Pending home sales draw back in July

The rate of pending home sales continued to slip in July, with these transactions dropping from the previous year for three of the past four months.

The Pending Home Sales Index, an indicator of real estate contract signings maintained by the National Association of Realtors, fell to 109.1 in July. This was down 0.8 percent from a downwardly revised figure of 110 and 1.3 percent from July 2016.

The index is a measure of transactions where a contract has been signed but not yet closed, an action which typically takes place within one or two months. A Pending Home Sales Index of 100 is equal to the average contract activity in 2001, which had an existing home sales rate of 5 million to 5.5 million; this level is considered normal for the current population of the United States.

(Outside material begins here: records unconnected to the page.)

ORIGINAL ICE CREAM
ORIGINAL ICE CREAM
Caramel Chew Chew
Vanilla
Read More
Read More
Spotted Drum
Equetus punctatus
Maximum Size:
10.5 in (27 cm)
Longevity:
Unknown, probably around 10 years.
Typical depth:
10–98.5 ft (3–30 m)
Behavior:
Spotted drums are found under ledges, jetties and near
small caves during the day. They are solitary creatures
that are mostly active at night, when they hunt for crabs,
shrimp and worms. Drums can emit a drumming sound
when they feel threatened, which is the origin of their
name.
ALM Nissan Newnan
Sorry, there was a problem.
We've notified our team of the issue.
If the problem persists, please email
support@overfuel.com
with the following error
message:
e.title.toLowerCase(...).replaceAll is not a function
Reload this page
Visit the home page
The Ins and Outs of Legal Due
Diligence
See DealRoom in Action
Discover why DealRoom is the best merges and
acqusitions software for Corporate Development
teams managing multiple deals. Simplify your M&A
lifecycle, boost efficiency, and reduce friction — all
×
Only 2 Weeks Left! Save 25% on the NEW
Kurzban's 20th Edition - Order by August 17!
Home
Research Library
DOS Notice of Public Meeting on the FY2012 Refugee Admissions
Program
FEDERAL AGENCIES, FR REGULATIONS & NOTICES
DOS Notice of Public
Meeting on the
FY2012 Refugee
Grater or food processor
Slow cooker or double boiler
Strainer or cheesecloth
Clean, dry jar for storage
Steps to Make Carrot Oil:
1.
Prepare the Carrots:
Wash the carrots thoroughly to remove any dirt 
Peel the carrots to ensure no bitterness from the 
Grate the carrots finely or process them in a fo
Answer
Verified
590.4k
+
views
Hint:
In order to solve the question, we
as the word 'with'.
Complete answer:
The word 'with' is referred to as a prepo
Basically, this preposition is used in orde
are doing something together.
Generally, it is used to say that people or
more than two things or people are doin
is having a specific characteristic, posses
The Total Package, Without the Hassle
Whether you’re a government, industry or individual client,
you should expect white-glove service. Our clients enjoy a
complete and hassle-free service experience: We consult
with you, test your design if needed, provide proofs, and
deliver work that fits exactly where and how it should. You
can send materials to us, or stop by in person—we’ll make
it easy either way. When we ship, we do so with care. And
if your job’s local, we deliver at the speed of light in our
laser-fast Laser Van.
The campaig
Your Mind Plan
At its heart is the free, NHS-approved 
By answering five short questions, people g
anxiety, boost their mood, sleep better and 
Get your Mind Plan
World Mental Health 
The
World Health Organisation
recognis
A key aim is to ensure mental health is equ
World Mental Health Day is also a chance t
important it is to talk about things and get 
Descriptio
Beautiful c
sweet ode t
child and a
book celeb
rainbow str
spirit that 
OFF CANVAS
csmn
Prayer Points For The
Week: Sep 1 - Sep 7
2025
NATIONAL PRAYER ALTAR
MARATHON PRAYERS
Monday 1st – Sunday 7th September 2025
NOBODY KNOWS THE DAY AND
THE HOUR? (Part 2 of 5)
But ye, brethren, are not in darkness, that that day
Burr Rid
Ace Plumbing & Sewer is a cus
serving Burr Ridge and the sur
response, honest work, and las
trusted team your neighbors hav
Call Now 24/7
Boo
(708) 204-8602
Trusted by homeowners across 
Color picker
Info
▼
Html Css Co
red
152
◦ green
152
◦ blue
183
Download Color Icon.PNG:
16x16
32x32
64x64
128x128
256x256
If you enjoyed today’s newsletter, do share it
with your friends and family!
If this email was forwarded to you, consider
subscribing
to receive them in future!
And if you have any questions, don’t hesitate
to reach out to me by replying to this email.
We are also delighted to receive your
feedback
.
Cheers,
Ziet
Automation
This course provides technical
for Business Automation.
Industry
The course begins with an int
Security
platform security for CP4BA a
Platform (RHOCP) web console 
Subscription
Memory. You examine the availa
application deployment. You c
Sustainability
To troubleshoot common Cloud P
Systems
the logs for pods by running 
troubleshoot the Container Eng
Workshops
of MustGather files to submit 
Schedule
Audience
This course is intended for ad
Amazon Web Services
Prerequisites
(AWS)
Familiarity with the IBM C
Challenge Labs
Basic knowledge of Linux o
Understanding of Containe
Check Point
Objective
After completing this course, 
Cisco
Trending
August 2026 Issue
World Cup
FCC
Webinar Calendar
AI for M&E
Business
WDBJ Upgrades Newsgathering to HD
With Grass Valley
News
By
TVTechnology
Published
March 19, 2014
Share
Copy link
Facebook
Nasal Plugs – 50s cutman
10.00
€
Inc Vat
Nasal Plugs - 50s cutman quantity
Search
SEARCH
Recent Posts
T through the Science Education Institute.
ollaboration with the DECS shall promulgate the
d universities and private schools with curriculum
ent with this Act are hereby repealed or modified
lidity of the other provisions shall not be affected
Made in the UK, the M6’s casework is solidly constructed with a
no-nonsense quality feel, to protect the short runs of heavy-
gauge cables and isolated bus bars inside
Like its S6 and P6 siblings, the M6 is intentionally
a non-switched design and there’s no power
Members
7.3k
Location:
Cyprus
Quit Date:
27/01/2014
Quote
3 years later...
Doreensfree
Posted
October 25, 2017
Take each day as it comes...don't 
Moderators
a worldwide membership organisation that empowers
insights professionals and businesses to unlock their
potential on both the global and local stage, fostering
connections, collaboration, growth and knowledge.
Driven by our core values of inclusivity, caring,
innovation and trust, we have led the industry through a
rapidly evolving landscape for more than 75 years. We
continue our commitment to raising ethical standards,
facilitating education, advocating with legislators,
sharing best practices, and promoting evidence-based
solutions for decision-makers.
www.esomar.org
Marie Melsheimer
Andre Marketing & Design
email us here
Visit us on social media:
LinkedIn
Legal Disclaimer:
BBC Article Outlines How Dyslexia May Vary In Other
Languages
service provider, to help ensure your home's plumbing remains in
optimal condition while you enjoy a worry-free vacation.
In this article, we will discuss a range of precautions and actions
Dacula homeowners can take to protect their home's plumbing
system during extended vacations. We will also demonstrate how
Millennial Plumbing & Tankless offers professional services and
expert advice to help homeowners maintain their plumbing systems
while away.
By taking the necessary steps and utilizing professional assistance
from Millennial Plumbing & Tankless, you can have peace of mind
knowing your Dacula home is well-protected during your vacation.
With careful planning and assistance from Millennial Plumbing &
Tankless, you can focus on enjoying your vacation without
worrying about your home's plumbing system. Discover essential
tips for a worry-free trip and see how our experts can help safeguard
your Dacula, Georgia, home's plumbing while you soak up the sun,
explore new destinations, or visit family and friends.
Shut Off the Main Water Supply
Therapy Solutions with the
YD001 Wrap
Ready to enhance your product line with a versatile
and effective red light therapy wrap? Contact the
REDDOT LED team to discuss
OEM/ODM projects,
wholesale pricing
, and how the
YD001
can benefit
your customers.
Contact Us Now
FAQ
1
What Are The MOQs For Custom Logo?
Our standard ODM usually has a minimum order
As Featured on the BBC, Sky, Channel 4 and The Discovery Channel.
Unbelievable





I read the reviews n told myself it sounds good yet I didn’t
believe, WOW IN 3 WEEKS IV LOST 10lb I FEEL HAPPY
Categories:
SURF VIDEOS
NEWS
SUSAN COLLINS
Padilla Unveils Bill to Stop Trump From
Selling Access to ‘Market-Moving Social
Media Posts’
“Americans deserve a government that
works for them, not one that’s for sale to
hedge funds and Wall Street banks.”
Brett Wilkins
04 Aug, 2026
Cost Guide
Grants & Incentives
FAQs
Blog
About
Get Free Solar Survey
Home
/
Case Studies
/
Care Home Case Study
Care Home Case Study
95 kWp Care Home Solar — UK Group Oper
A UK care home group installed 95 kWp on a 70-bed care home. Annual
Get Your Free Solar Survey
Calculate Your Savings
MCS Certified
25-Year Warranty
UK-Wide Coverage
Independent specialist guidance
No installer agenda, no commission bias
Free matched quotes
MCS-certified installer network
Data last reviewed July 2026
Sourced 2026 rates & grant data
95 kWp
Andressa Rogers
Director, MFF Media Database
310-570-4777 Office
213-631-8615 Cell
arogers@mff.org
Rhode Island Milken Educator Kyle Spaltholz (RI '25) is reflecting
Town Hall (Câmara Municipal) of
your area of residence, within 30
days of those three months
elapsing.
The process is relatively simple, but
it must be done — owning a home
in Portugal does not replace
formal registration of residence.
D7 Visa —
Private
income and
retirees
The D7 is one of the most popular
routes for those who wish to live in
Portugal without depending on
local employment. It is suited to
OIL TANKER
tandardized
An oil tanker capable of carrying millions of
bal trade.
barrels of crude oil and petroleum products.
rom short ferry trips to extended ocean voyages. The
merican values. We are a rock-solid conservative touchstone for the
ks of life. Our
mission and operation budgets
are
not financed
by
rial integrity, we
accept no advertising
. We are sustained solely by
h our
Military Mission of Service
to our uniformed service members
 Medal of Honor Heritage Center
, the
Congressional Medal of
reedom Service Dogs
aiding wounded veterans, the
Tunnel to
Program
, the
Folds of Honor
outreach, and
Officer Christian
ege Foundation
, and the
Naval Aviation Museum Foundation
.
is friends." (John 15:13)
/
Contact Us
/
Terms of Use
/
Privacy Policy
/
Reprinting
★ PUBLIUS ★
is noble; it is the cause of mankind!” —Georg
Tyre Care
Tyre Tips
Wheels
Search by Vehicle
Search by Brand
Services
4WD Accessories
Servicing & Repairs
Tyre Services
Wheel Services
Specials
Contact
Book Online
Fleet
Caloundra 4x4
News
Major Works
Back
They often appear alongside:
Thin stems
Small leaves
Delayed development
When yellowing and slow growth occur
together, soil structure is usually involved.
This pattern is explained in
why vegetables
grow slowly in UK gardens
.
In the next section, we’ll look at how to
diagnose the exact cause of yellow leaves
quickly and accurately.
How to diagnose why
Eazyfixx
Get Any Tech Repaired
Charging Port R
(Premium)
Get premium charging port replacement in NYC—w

The Northeast and the West were the only one of four geographical regions identified by the National Association of Realtors to have some growth in pending sales. The index in this the West stood at 102.3, a 0.6 percent increase from the previous month but a 4 percent decrease from the previous year. In the Northeast, the Pending Home Sales Index of 97.7 was down 0.3 percent from June, but up 2.4 percent from July 2016.

The index in the Midwest fell 0.7 percent from the previous month and 2.8 percent from the previous year to 103.3. The figure was down 1.7 percent from June and 0.2 percent from July 2016 to 123.1 in the South.

Lawrence Yun, chief economist of the National Association of Realtors, said buyers in a number of markets have been facing pressures such as higher prices, increased competition, and affordability issues. Yun said the median sales price for a U.S. home has outpaced wage growth, with home prices growing 38 percent in the past five years while median hourly earnings have only gone up by 12 percent.

These difficulties can price certain buyers out of the market, particularly those who are looking for an affordable property as their first home purchase. Yun said that feedback from Realtors indicates that there has been a strong interest in homeownership, but that the supply of homes for sale is often not enough to meet buyers' needs.

"Buyer traffic continues to be higher than a year ago, the typical listing has gone under contract within a month since April, and inventory at the end of July was 9 percent lower than last July," he said. "The reality, therefore, is that sales in coming months will not break out unless supply miraculously improves. This seems unlikely given the inadequate pace of housing starts in recent months and the lack of interest from real estate investors looking to sell."

Yun also said he anticipates that contract signings will further decrease in the South due to flooding and property damage in Texas caused by Hurricane Harvey.

Despite these pressures, Yun is also predicting a slight increase in existing home sales. He predicts that these sales will total approximately 5.49 million in 2017, which would be a 0.7 percent increase from 2016, and that the national median home price for the year will grow by 5 percent.

This would continue the pace of price increases from 2016, but mark a significant decrease in the growth of existing home sales. The year-over-year increase in existing home sales in 2016 was 3.8 percent, while median home prices were up 5.1 percent.